Network Security Testing

Industrial automation and control systems (IACS) play an important role in modern production plants. Their robustness and safety are also becoming increasingly important due to progressive networking. Highly networked IACS are particularly susceptible to attacks from a distance, as they can be reached by an attacker from the network on the one hand, and can influence the production process on the other. Thus, an attacker has the possibility to cause damage to the production process without physical access. The attacker achieves this by exploiting weak points in the IACS. For this reason it is necessary to avoid weak points in IACS. One possibility for this is security testing. The aim is to detect weaknesses already during the development of IACS. If the vulnerabilities are already found during the development process, they can be closed before the IACS is used productively.

In the ILT department different forms of security testing are scientifically processed. The focus is mainly on automated black box security testing of industrial automation components. The systems to be tested are only viewed from the outside, knowledge of internal aspects does not have to be included in the investigation.

An important element of our research is the Security Testing Framework ISuTest [1]. It is the basis for further research efforts and is also used productively in our security testing laboratory. On the basis of ISuTest, research in the field of fuzzing the PROFINET industrial protocol was advanced [2]. The fuzzing component of ISuTest was used in a study on the security of bus couplers of various German manufacturers [3].

A further area of our research is in the field of web security scanners. Various web security scanners have already been evaluated and integrated into ISuTest [4]. Current research aims to reduce the disclosed limitations of Web Security Scanners.
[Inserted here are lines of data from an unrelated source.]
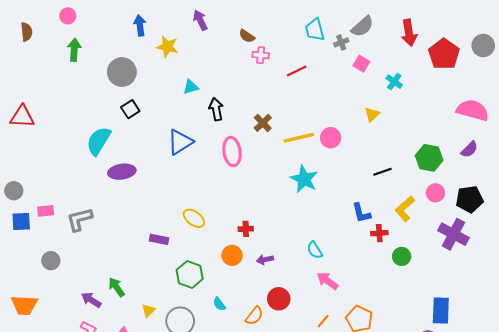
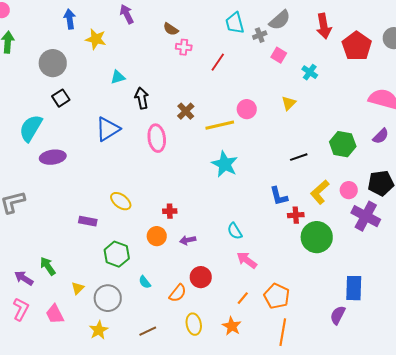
red line: (297, 71) -> (218, 62), turned -30
pink circle: (331, 138) -> (247, 109), moved
pink circle: (435, 193) -> (349, 190), moved
green circle: (402, 256) -> (317, 237), size x1.8

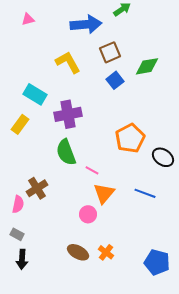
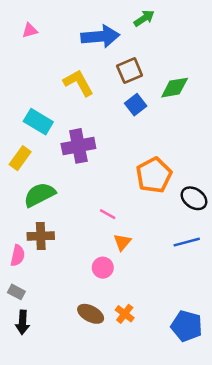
green semicircle: (66, 152) -> (40, 195), moved, turned 84
brown cross: (37, 188) -> (41, 236), turned 30
orange triangle: (104, 193) -> (122, 242), size x0.7
blue line: (145, 193) -> (187, 242), moved, turned -35

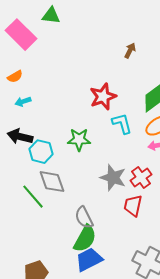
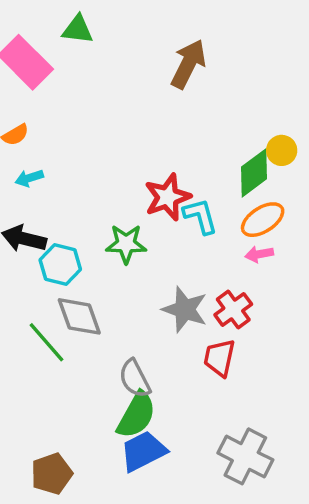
brown arrow: (130, 51) -> (188, 64), moved, size x1.8
red star: (103, 97) -> (168, 197), moved

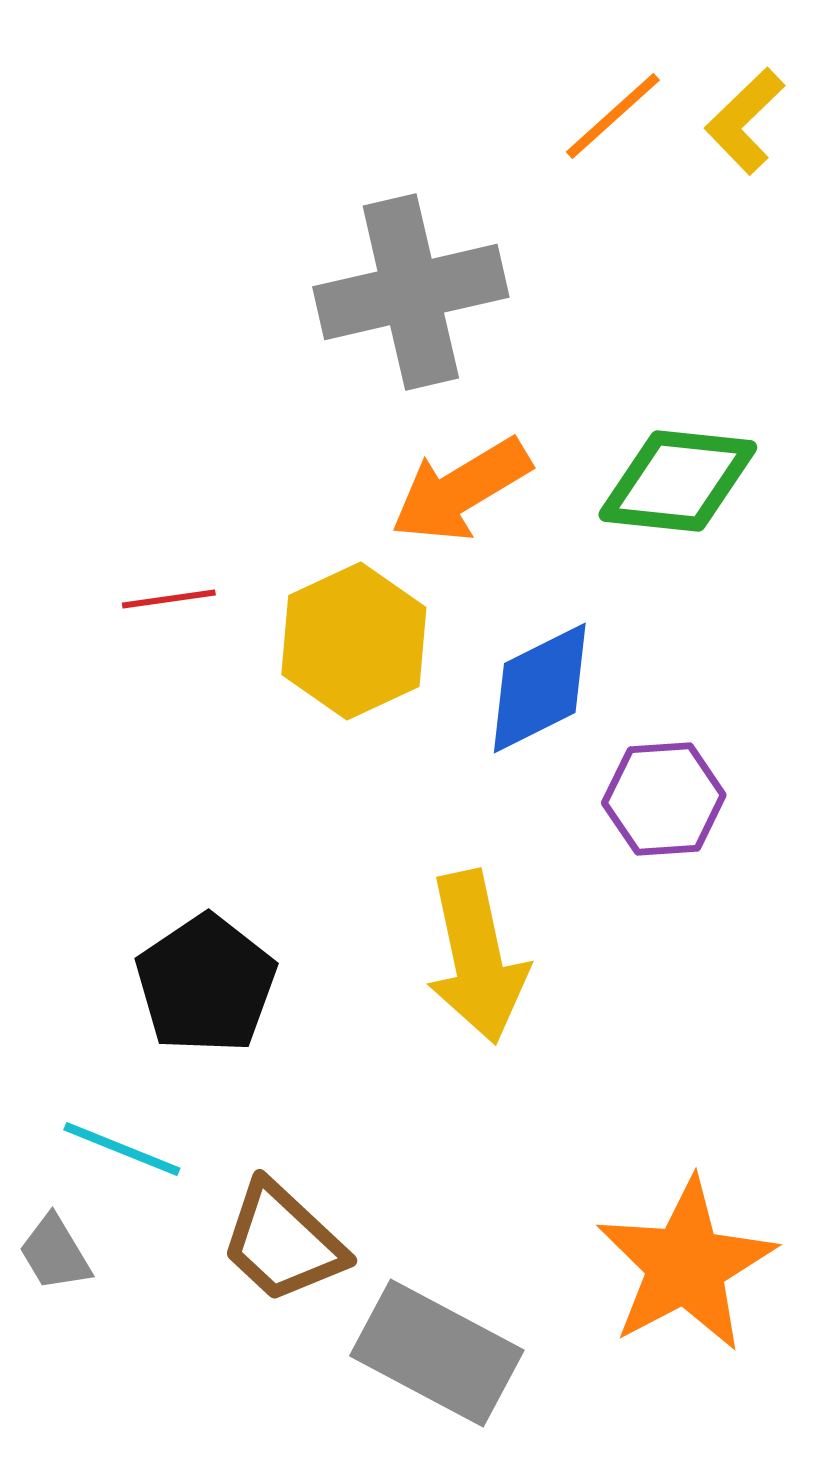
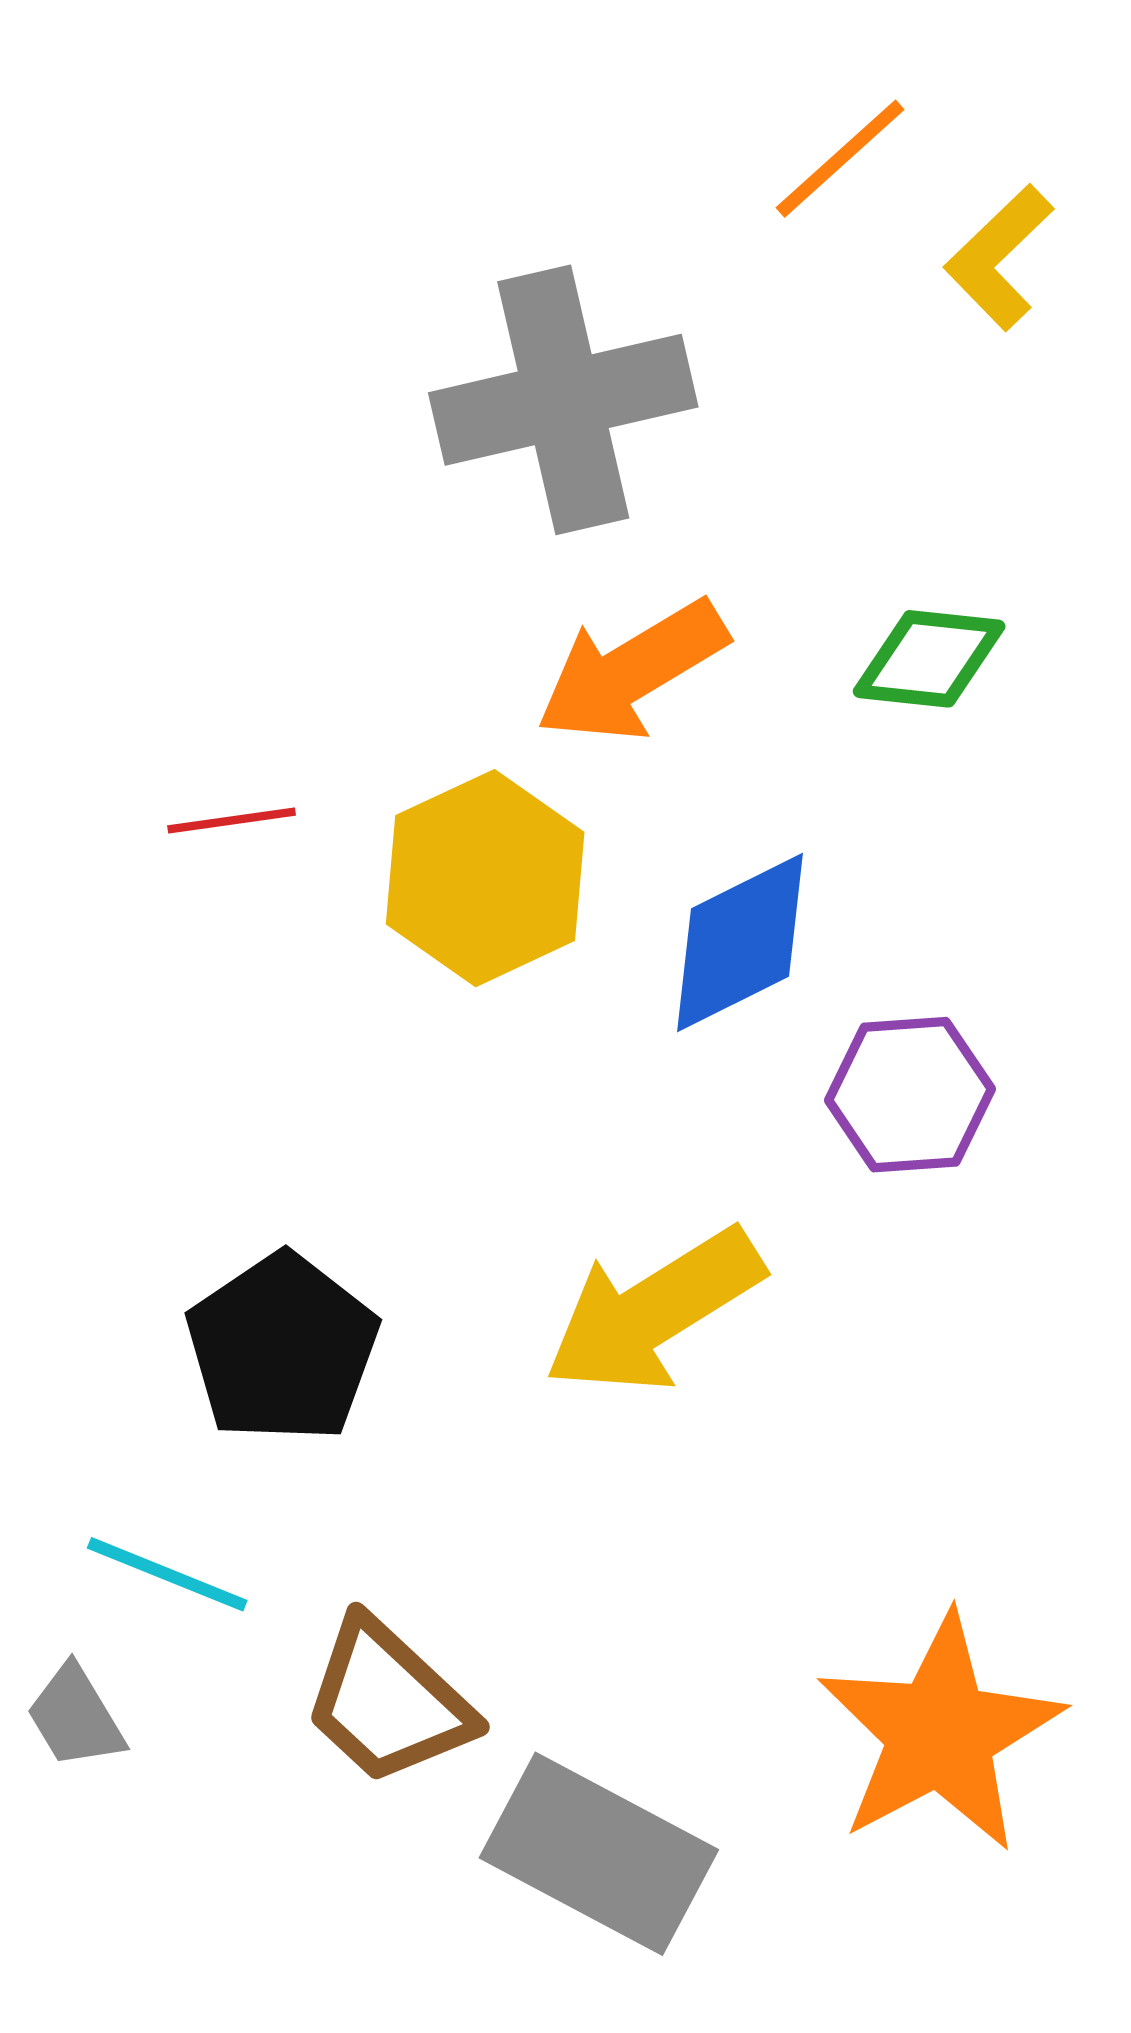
yellow L-shape: (745, 121) -> (999, 257), moved
green diamond: (678, 481) -> (929, 659), size x0.7
yellow arrow: (477, 957) -> (654, 1311), turned 70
The research project CyberProtect also deals with the subject area of security testing and the establishment and further development of a security testing laboratory. Through regular security tests of real hardware in our security testing laboratory, our systems are constantly evaluated and further developed. This ensures that they can meet the current requirements for security tests in the field of industrial automation components.

References

[1] Pfrang, S., Meier, D., & Kautz, V. (2017, September). Towards a modular security testing framework for industrial automation and control systems: Isutest. In 2017 22nd IEEE International Conference on Emerging Technologies and Factory Automation (ETFA) (pp. 1-5). IEEE.

[2] Pfrang, S., Meier, D., Friedrich, M., & Beyerer, J. (2018). Advancing Protocol Fuzzing for Industrial Automation and Control Systems. In ICISSP (pp. 570-580).

3] Steffen Pfrang, Anne Borcherding: „Security-Testing für industrielle Automatisierungskomponenten: Ein Framework, sein Einsatz und Ergebnisse am Beispiel von Profinet-Buskopplern“,16. Deutscher IT-Sicherheitskongress des BSI, 2019

[4] Pfrang, S., Borcherding, A., Meier, D., & Beyerer, J. (2019). Automated security testing for web applications on industrial automation and control systems. at-Automatisierungstechnik, 67(5), pp. 383-401.